'''

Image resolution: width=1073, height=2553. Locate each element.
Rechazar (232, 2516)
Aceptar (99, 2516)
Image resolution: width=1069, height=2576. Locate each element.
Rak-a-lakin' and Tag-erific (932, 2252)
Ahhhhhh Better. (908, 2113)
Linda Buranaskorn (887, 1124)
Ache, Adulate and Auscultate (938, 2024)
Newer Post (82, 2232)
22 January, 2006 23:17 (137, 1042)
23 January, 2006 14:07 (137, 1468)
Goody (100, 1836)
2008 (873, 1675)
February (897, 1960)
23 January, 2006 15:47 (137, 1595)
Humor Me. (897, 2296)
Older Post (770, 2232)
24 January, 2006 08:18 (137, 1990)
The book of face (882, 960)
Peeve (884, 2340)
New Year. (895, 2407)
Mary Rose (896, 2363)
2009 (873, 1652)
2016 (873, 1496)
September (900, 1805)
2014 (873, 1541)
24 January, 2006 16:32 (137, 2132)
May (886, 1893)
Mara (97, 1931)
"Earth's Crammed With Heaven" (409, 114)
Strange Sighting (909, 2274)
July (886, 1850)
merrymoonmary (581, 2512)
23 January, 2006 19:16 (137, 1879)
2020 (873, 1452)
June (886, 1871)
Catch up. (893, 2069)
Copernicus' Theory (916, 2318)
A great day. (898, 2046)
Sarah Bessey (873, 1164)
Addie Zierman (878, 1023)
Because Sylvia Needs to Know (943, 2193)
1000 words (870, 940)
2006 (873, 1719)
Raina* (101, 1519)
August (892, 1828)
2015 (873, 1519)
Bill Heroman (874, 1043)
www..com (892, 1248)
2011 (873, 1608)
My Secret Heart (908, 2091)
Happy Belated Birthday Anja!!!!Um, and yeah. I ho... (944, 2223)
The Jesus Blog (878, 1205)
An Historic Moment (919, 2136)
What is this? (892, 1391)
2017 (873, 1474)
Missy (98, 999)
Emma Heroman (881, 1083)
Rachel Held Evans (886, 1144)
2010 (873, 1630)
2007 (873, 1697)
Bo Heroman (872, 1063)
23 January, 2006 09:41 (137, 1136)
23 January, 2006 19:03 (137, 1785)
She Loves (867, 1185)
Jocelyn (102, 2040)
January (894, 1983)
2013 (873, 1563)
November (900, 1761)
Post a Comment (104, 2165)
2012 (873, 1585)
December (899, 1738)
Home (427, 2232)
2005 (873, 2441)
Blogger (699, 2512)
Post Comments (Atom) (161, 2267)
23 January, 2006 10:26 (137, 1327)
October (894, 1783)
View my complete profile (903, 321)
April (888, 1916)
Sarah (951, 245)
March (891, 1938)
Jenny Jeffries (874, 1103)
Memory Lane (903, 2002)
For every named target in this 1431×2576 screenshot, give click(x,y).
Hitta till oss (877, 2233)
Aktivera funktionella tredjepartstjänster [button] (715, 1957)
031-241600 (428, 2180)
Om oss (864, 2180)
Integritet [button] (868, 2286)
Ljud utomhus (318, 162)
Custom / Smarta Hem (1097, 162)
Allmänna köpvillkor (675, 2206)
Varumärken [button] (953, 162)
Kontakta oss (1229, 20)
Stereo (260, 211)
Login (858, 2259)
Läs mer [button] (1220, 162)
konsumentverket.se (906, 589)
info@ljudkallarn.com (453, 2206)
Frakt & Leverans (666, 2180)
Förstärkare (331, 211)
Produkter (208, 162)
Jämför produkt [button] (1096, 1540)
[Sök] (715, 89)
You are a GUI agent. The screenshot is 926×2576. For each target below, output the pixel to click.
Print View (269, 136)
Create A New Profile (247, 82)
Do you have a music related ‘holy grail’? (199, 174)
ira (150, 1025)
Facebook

'''

Exercise brief —
Retype, exactly and in full, the listing from its first line to the one holding "Ache, Adulate and Auscultate (938, 2024)", both included.

Task result —
Image resolution: width=1073, height=2553. Locate each element.
Rechazar (232, 2516)
Aceptar (99, 2516)
Image resolution: width=1069, height=2576. Locate each element.
Rak-a-lakin' and Tag-erific (932, 2252)
Ahhhhhh Better. (908, 2113)
Linda Buranaskorn (887, 1124)
Ache, Adulate and Auscultate (938, 2024)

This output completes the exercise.